In order to get an account, email Mark Scheel your public SSH key and a preferred username.

Once you have an account, you can ssh into wheeler.caltech.edu from the terminal using

ssh -X -Y your_username@wheeler.caltech.edu

substituting in your username (note that you can also add wheeler to your .ssh/config file to make the login process easier).

There are detailed instructions about wheeler on this wiki.

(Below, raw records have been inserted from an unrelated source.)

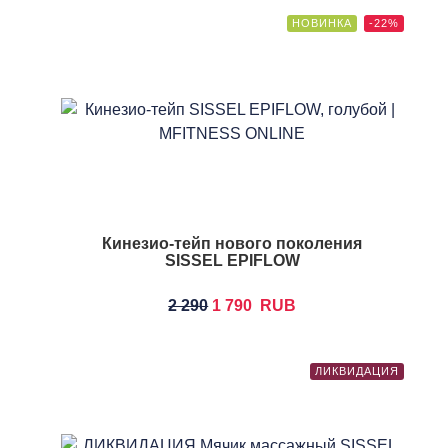
НОВИНКА
-22%
Кинезио-тейп нового поколения
SISSEL EPIFLOW
2 290
1 790
RUB
ЛИКВИДАЦИЯ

Etiquette for working on wheeler:

  • Wheeler consists of many nodes (think of a node as a separate computer; nodes are linked together). One node (the one you login to) is the head node and should be used only for compiling, launching jobs, and running small non-intense tests. We all share the head node so one person can slow it down for everyone.
  • Most nodes are compute nodes: this is where most computation is done. When you submit a job or start an interactive job (see here) you get one or more compute nodes all to yourself for the amount of time you specify in your job submission.
  • When you submit a job, it goes into a queue and is executed when there are enough free nodes. Please do not submit a large number of jobs that fills (or almost fills) the queue all by yourself; doing so increases the queue waiting time for other users.
  • There are a few debug nodes: compute nodes with a 2-hour time limit. These should be used for small parallel debugging/test jobs. The idea of the small time limit is so that the debug nodes will become available rather soon even if they are currently in use.
  • Each user has access to two filesystems: /home/<username> (where you are when you log in), and /panfs/ds09/sxs/<username>. Your /home directory is for compiling and other tasks without large data sets or massively parallel writes. Please run parallel jobs in your /panfs directory, which is large and is optimized for being written to by many cores simultaneously.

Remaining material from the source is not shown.